### Exercise
Check each line of the listing for the word "dropdown" and report the ones that have it.
** Opening Data to process block **
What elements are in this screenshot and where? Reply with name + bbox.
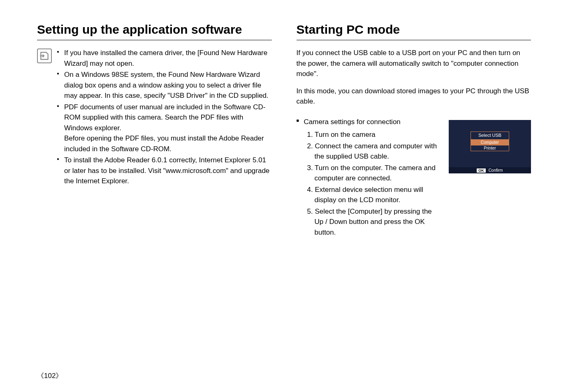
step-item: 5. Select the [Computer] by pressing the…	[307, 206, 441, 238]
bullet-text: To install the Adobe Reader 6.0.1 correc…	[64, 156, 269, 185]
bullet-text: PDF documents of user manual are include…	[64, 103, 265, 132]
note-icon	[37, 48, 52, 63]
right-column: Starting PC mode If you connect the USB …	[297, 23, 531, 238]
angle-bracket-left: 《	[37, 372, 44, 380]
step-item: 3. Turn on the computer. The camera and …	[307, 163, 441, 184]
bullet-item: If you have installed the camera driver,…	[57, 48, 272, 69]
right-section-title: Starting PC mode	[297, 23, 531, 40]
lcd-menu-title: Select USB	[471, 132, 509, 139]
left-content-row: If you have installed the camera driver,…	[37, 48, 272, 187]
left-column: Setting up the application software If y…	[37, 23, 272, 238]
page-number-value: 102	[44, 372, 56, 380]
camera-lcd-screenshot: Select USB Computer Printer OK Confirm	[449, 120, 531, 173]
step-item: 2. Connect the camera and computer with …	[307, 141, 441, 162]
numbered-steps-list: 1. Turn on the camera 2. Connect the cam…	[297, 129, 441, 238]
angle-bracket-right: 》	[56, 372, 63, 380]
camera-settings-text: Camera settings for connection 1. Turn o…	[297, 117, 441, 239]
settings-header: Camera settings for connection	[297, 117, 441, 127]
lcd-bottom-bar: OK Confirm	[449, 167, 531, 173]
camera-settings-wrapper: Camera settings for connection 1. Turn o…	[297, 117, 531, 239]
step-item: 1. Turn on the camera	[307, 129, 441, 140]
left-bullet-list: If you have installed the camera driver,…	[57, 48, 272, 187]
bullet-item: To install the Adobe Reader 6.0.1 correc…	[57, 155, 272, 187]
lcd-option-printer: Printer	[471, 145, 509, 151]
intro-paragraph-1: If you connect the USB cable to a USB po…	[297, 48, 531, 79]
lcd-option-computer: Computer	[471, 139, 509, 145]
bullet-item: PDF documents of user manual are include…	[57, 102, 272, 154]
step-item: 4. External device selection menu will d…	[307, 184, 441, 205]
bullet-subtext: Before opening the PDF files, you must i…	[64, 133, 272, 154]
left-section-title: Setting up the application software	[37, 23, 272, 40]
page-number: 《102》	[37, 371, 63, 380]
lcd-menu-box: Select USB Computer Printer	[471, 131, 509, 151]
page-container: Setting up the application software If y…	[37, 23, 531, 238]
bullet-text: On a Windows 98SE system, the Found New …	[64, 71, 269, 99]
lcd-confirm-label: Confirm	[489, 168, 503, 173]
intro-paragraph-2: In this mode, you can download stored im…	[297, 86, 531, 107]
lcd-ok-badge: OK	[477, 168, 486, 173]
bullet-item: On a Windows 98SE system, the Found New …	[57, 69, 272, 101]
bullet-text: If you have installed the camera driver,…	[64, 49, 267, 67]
** Closing Data to process block **
** Opening Data to process block **
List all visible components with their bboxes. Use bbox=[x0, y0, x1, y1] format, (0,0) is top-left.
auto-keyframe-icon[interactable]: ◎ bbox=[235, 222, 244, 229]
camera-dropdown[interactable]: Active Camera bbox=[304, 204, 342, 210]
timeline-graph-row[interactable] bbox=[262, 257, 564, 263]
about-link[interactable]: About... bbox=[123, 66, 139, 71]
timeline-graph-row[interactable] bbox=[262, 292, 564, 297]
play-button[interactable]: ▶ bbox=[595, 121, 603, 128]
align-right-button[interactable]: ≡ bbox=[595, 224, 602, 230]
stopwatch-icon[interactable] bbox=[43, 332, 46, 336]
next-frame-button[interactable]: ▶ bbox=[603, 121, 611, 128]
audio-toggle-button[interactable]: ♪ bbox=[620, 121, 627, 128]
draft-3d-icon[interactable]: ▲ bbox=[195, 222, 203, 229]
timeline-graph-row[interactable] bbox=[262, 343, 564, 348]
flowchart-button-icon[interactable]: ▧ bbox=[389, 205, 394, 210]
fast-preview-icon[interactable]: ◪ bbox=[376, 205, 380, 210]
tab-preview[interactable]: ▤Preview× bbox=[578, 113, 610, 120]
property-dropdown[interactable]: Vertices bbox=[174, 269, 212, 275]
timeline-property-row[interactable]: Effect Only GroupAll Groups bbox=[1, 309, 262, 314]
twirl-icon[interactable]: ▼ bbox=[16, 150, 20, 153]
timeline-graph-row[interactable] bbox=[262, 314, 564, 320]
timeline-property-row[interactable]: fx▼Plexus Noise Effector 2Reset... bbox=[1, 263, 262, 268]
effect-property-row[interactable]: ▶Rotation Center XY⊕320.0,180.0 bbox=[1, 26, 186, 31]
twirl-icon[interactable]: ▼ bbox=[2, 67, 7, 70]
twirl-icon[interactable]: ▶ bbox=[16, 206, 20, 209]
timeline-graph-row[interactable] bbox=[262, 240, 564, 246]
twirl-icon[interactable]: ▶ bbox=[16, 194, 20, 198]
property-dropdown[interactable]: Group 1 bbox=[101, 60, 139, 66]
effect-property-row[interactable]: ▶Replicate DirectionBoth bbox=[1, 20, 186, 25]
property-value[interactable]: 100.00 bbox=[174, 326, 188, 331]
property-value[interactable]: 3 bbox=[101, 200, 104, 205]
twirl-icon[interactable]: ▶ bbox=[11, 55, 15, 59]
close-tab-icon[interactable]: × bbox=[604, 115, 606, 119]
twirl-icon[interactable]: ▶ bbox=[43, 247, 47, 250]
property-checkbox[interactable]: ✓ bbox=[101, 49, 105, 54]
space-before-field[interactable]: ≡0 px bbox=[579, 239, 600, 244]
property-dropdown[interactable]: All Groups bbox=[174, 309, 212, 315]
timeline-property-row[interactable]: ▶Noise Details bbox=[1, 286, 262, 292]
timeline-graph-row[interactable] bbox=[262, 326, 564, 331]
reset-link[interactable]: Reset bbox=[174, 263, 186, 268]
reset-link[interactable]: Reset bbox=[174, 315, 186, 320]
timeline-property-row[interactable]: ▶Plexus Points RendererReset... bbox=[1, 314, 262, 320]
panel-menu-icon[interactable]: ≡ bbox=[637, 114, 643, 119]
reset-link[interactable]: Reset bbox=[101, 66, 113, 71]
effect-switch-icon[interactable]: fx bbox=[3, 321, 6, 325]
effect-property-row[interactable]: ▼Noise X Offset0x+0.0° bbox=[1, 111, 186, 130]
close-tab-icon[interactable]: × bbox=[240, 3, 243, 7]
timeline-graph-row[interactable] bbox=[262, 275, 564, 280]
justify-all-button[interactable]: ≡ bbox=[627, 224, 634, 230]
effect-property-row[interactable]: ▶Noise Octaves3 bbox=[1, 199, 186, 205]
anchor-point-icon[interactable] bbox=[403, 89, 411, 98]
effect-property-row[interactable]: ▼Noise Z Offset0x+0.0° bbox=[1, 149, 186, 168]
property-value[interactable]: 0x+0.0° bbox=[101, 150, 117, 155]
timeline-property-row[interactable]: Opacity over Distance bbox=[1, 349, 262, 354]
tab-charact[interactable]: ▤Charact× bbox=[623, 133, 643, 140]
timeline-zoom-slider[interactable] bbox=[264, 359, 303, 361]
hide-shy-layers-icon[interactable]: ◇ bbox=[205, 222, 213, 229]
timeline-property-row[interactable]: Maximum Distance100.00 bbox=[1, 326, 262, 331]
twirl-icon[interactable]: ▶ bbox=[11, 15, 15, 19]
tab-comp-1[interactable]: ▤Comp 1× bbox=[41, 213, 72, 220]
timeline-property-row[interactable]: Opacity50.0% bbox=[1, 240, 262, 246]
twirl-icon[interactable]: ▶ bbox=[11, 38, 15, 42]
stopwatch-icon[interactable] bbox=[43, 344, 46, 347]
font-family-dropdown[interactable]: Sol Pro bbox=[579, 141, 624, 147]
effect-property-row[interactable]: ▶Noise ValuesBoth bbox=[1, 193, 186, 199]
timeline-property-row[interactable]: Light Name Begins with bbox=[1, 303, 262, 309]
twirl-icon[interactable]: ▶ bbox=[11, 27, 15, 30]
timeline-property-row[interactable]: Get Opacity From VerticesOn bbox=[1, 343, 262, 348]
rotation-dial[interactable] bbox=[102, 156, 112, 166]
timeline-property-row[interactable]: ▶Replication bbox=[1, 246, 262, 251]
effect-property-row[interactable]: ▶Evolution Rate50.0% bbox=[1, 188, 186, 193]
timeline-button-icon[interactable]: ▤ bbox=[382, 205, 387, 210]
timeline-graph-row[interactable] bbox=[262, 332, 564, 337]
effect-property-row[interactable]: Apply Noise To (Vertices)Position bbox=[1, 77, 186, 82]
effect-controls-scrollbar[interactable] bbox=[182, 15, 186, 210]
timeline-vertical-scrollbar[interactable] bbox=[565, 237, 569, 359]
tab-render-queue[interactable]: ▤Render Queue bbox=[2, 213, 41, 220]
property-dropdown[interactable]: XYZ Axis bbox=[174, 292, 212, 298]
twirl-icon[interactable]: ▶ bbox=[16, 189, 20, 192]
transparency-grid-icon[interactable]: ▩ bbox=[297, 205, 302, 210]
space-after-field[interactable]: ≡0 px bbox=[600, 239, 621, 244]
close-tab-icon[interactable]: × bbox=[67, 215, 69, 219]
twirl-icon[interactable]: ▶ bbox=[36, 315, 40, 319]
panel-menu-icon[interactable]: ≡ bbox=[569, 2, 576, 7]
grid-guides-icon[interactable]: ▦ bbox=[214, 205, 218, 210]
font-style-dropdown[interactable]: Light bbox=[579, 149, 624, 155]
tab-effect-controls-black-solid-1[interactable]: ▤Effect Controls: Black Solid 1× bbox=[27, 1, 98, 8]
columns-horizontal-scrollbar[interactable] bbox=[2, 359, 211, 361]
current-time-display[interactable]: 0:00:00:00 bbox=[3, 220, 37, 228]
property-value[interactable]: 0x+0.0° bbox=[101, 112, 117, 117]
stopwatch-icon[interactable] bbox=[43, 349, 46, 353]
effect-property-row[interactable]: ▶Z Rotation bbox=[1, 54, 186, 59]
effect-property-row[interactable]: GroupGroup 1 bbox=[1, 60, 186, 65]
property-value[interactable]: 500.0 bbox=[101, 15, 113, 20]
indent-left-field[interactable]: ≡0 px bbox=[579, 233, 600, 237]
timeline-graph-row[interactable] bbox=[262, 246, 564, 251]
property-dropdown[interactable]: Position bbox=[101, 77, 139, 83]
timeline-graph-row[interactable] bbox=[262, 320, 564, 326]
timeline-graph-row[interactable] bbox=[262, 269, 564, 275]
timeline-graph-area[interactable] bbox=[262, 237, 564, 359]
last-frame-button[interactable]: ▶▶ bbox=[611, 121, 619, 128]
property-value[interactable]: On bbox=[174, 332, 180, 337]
** Closing Data to process block **
### Exercise solution
camera-dropdown[interactable]: Active Camera bbox=[304, 204, 342, 210]
property-dropdown[interactable]: Vertices bbox=[174, 269, 212, 275]
property-dropdown[interactable]: Group 1 bbox=[101, 60, 139, 66]
property-dropdown[interactable]: All Groups bbox=[174, 309, 212, 315]
font-family-dropdown[interactable]: Sol Pro bbox=[579, 141, 624, 147]
property-dropdown[interactable]: XYZ Axis bbox=[174, 292, 212, 298]
font-style-dropdown[interactable]: Light bbox=[579, 149, 624, 155]
property-dropdown[interactable]: Position bbox=[101, 77, 139, 83]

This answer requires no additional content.